I'm factoring in the logistical and bureaucratic bottlenecks that have been slowing up US factory construction and factory enlargement for decades, more than public sentiment.
Without new factories putting gear out, there is limit to how much production can be increased on existing production lines, and new arms/weapons factories end up delayed and fucked with by NIMBY's and often green groups who oppose things on environmental grounds.
Public support for Ukraine is also dropping, and Congress won't pass a new aid package.
It's reality, feeling are facts in and of themselves, and public fuck-ups on the scale that Zelensky did can have decades of repercussions.
He eventually apologized to Trump in a letter, but doesn't appear willing to publicly admit he made a mistake.

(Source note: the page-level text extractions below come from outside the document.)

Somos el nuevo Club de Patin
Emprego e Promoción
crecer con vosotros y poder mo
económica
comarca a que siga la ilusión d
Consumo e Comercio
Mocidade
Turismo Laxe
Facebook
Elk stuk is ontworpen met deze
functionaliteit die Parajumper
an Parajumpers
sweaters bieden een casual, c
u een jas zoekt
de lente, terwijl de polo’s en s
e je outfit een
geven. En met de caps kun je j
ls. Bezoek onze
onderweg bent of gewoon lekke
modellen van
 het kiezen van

Zelensky is someone I used to view as another Churchill, but now see an actor who has overplayed his part, has a support/film/production crew that are not exactly doing him any favors in their own competence, and publicity agents blowing diplomatic/PR smoke up his ass that inflated his ego to an unhealthy degree.
I believe Zelensky is a brave and righteous man, but righteousness is a poor substitute for competence and effectiveness, and I think he's been puffed up so much his ego and anger at Russia overrode his better judgement, and may be continuing to do so.

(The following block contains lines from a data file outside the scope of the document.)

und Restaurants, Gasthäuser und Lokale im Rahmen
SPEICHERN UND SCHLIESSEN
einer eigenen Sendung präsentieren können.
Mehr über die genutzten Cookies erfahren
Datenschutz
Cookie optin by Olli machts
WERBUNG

We will see if the mineral deal actually comes through this week, as he and Trump have talked about.
No, because North Korea isn't running out of gear or troops, and Putin has no problem leaning on the Norks for both.

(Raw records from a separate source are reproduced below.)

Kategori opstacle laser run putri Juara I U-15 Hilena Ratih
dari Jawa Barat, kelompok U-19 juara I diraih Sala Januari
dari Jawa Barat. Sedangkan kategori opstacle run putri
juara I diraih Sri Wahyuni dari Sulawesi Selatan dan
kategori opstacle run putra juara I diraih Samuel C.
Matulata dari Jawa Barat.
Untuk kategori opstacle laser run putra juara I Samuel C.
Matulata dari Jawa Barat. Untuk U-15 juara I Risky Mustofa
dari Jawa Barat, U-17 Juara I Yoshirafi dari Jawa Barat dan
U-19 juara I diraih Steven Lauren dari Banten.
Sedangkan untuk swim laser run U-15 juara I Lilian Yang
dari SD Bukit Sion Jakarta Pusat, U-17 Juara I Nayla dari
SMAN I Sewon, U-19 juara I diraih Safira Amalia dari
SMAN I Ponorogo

The idea to run Russia out of gear was viable, but a long shot, until Kim became involved; now, it's a farcical fantasy that ignores current realities.
We may be able to run Putin out of funds to pay for more gear from the Norks, but attrition on the battlefield isn't going to work very well when North Korea can always expand it's own production, or even help improve production numbers inside Russia itself.
What's that old Chinese proverb about 'The punishment for treason is death, the punishment for being late is death; we are late."
When no amount of previous support for Ukraine counts for a damn, the second you say Zelensky fucked up and/or that UA's in a bad position that more munitions and arms sales are unlikely to fix, then people are going to get burned out on Ukraine as an issue and start to feel it was all just about leftist-style virtue signalling about the conflict, not actual good faith debates or discussions.
There is very little attempt to understand and address the issues causing UA to lose support, and a lot of attempts to shame and belittle people, even previously ardent UA supporters, for daring to say that Zelensky fucked up and/or that UA's not in a position to get what it wants for a 'victory', and will have to make a deal that it may not like, if it wants to survive as a nation.
I think that getting support for stocking up for defense of Taiwan has more bipartisan support and a better chance of getting through Congress, at this point, compared to making it about Ukraine.
Democrats, NAFO-types, and some actions by Zelensky and UA's gov that amounted to playing teamball in US domestic politics were not a good idea, and effectively showed UA is more a Democrat project/issue than a bipartisan issue. The way many in Ukraine and Europe have talked about and treated Trump and his admin hasn't helped things either; I remember the talks of 'Trump-proofing' before and after the election, which did nothing to breed good will between Trump's base and Ukraine.
And when I was speaking of heavy lift capacity, that included boats/ships; the US merchant marine and logistics fleet is not very big these days, and all of it will be needed in the Pacific if things go hot over Taiwan. Perhaps some European military shipping/transport groups/operations could try to fill the gap, but I am not as familiar with them.
Except last I saw, SK wasn't going to send lethal aid to Ukraine or let Ukraine buy their gear directly, because they have their own relations with Russia to consider.